Hoy, sin embargo, en el brumoso amanecer del primer día de mayo, estaba obscuro, vago, no riguroso. Era sobre todo aire, no un aire de Ciudad, sino dulce y fragante por las exhalaciones de las hojas recién nacidas; y vaguedad y obscuridad era precisamente lo que Halcopéndola ahora buscaba.
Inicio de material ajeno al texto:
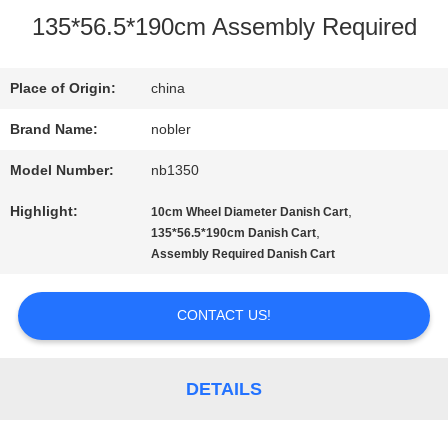
135*56.5*190cm Assembly Required
TOUR
Place of Origin:
china
QUALITY
Brand Name:
nobler
CONTROL
Model Number:
nb1350
Highlight:
,
10cm Wheel Diameter Danish Cart
CONTACT
,
135*56.5*190cm Danish Cart
Assembly Required Danish Cart
US
CONTACT US!
NEWS
DETAILS
REQUEST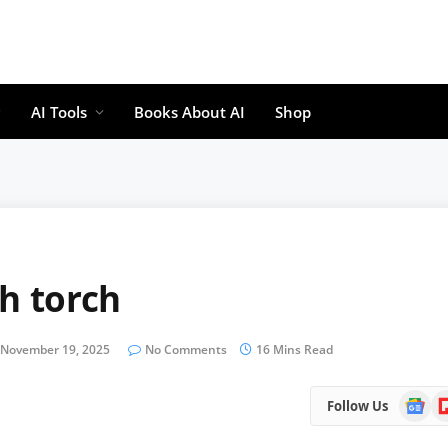
AI Tools
Books About AI
Shop
h torch
November 19, 2025
No Comments
16 Mins Read
Google
Fl
Follow Us
News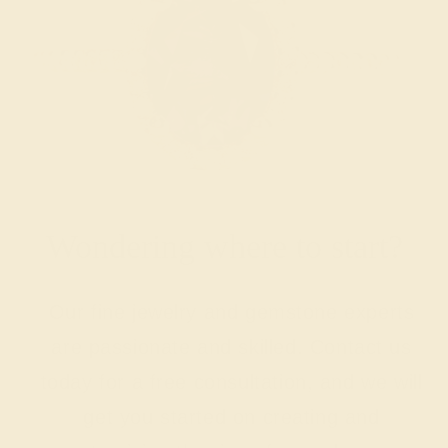
Wondering where to start?
Our fine jewelry and gemstone experts
are passionate and skilled. Contact us
today for a free consultation, and we will
get you started on creating and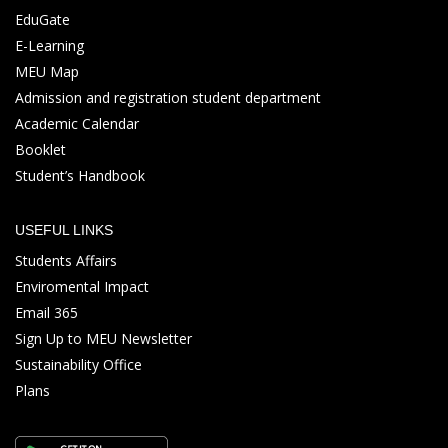
EduGate
E-Learning
MEU Map
Admission and registration student department
Academic Calendar
Booklet
Student’s Handbook
USEFUL LINKS
Students Affairs
Enviromental Impact
Email 365
Sign Up to MEU Newsletter
Sustainability Office
Plans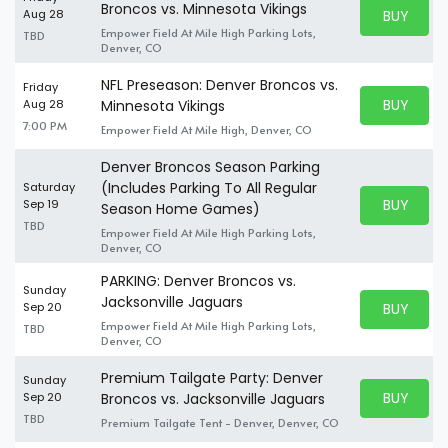
Broncos vs. Minnesota Vikings
BUY PARK
Aug 28
BUY TICKE
Empower Field At Mile High Parking Lots,
TBD
Denver, CO
NFL Preseason: Denver Broncos vs.
Friday
BUY PARK
Aug 28
Minnesota Vikings
BUY TICKE
7:00 PM
Empower Field At Mile High, Denver, CO
Denver Broncos Season Parking
(Includes Parking To All Regular
Saturday
BUY PARK
Sep 19
Season Home Games)
BUY TICKE
TBD
Empower Field At Mile High Parking Lots,
Denver, CO
PARKING: Denver Broncos vs.
Sunday
Jacksonville Jaguars
BUY PARK
Sep 20
BUY TICKE
Empower Field At Mile High Parking Lots,
TBD
Denver, CO
Premium Tailgate Party: Denver
Sunday
BUY PARK
Sep 20
Broncos vs. Jacksonville Jaguars
BUY TICKE
TBD
Premium Tailgate Tent - Denver, Denver, CO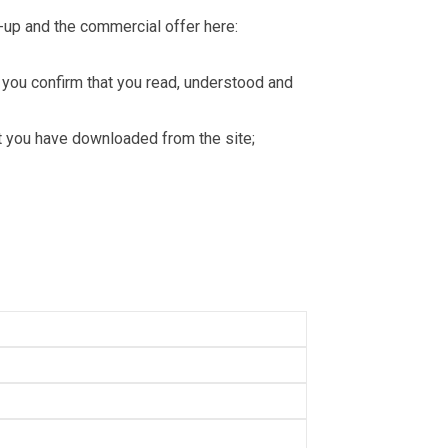
-up and the commercial offer here:
you confirm that you read, understood and
hat you have downloaded from the site;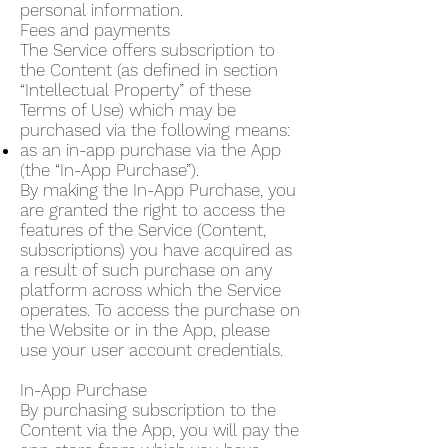
personal information.
Fees and payments
The Service offers subscription to
the Content (as defined in section
“Intellectual Property” of these
Terms of Use) which may be
purchased via the following means:
as an in-app purchase via the App
(the “In-App Purchase”).
By making the In-App Purchase, you
are granted the right to access the
features of the Service (Content,
subscriptions) you have acquired as
a result of such purchase on any
platform across which the Service
operates. To access the purchase on
the Website or in the App, please
use your user account credentials.
In-App Purchase
By purchasing subscription to the
Content via the App, you will pay the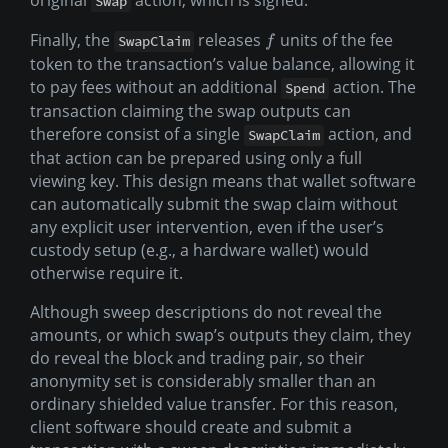
original
action, which is signed.
Swap
Finally, the
releases
units of the fee
SwapClaim
f
token to the transaction’s value balance, allowing it
to pay fees without an additional
action. The
Spend
transaction claiming the swap outputs can
therefore consist of a single
action, and
SwapClaim
that action can be prepared using only a full
viewing key. This design means that wallet software
can automatically submit the swap claim without
any explicit user intervention, even if the user’s
custody setup (e.g., a hardware wallet) would
otherwise require it.
Although sweep descriptions do not reveal the
amounts, or which swap’s outputs they claim, they
do reveal the block and trading pair, so their
anonymity set is considerably smaller than an
ordinary shielded value transfer. For this reason,
client software should create and submit a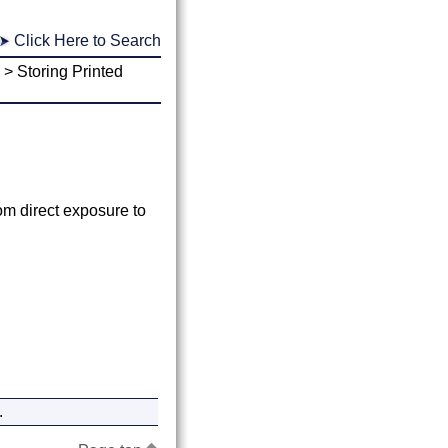
Click Here to Search
>
Storing Printed
om direct exposure to
.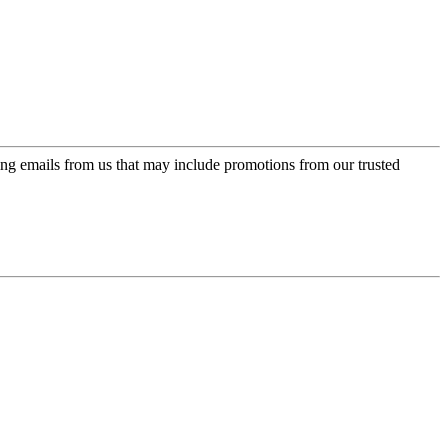
ing emails from us that may include promotions from our trusted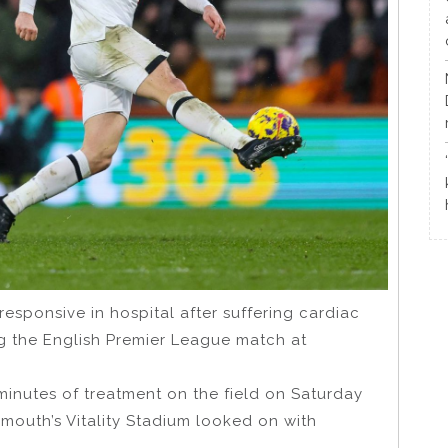
esponsive in hospital after suffering cardiac
ng the English Premier League match at
inutes of treatment on the field on Saturday
mouth’s Vitality Stadium looked on with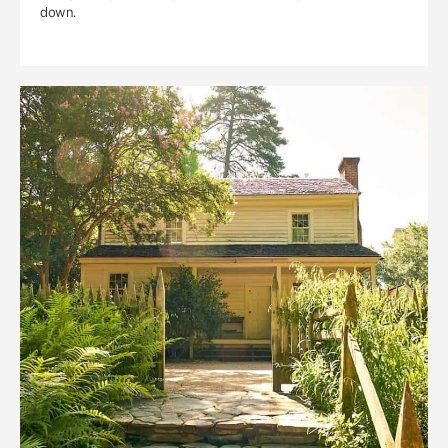
down.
Cuando estaba llegando al portón advirtió que había alguien de pie delante de él, aferrado a los barrotes y mirando con desesperanza hacia el interior, el reverso de un hombre encarcelado. Halcopéndola titubeó. La gente que deambulaba por las calles a esa hora era de dos especies: por un lado, obreros y oficinistas diligentes pero latosos, ya levantados, y por el otro, los impredecibles y los parias que habían pasado toda la noche en pie. Lo que asomaba por debajo del largo gabán de éste parecían ser las perneras de un pijama, pero Halcopéndola no coligió de este indicio que pudiera ser un madrugador. Adoptó, como lo más adecuado para la circunstancia, los aires de un gran dama, y sacando su llave, le pidió al hombre que la disculpara, que ella desearía abrir el portón.
—Ya era hora —dijo él.
—Oh, lo lamento —dijo ella; él se había ladeado apenas, expectante, y ella comprendió que tenía toda la intención de seguirla al interior—. Es un parque privado. Me temo que usted no podrá entrar. Es sólo para los que vivimos alrededor de él. Los que tenemos llave.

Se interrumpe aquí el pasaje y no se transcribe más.